As soon as the other Morgans began to arrive, Dad looked around with an uneasy eye.

"They're all so... clean," he said worriedly, glancing at the just-mended dusty shell of his Mog, crashed again at Mallory Park the week before (although not by him, or so I'm told). "You girls couldn't possibly. . ."

Miraculously, there was a bucket just waiting to be filled with car-washing water. Then began our search for a tap; and a long time it took, too. We scoured the paddock and most of the surrounding countryside before finding a small tap hidden in an obscure ladies toilet somewhere. By the time we got back with the water, Dad was ready to go out for his practice run, so we left the bucket and went to watch. Eventually we returned to a bucket less scene.
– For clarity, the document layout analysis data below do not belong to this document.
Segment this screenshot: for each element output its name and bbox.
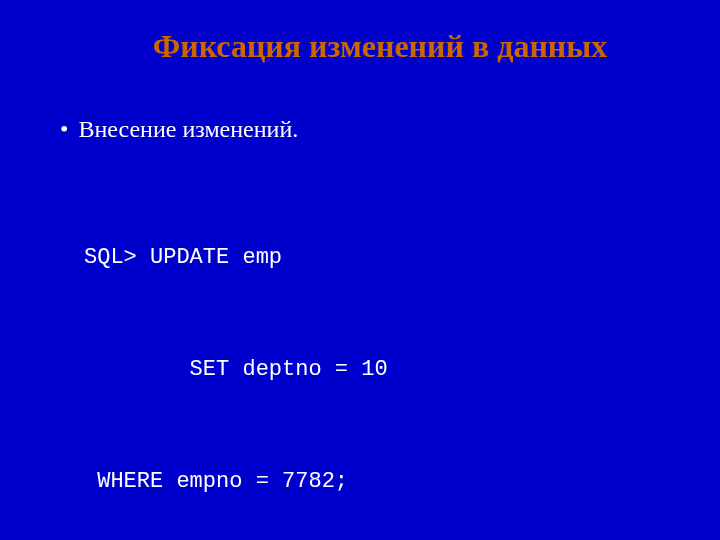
code-line: WHERE empno = 7782; bbox=[84, 463, 680, 500]
bullet-marker: • bbox=[60, 115, 68, 144]
code-line: SET deptno = 10 bbox=[84, 351, 680, 388]
bullet-item-1: • Внесение изменений. bbox=[60, 115, 680, 144]
slide-title: Фиксация изменений в данных bbox=[80, 28, 680, 65]
slide-container: Фиксация изменений в данных • Внесение и… bbox=[0, 0, 720, 540]
bullet-text-1: Внесение изменений. bbox=[78, 115, 298, 144]
code-line: SQL> UPDATE emp bbox=[84, 239, 680, 276]
code-block-1: SQL> UPDATE emp SET deptno = 10 WHERE em… bbox=[84, 164, 680, 540]
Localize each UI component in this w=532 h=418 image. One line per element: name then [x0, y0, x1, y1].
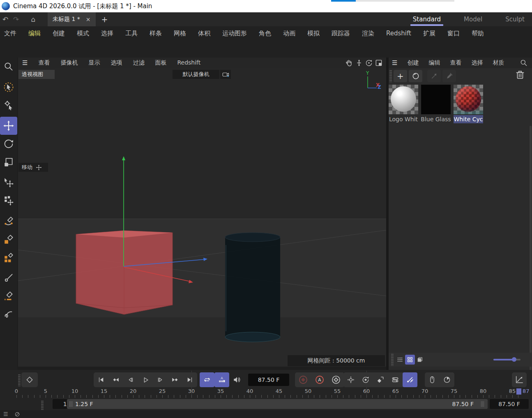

Gabriel saw it first - hidden under Chris Acklam's car, helping Brett, from Brands Hatch Morgans, to discover what had happened to Chris' car's lost oil pressure. We were heartbroken when we realised that this now meant that we would not be able to wash Dad's car after all.

At last it was rime for the race. Jackie James summed up the intervening hours ideally when she said that 'the thing about racing is that it's all standing around.' The MGBs joined the Morgan race, and without meaning to give any kind of offence, of course, a pretty sorry lot they were too.(I'm excluding Steve Williams in number 89, who somehow managed to come first - what a nerve! It wasn't even his race.) Maybe I'm biased, but watching whichever car it was tearing round the track pouring enough smoke out of its guts to asphyxiate the greater part of the British population was enough to give anyone a slight prejudice, I think.

At the end of the day, having completed the race, Dad had the tell-tale black-on-yellow cross removed from the back of his car by Brett. I don't know if I'll be coming to watch another Morgan race in the near future, but if I do I'll try to remember the one thing any spectator, professional or amateur, should never be without: sun protection cream. Right now there is only a subtle difference between my face and half a cooked tomato; and if you were to ask me what it was, I wouldn't be able to tell you.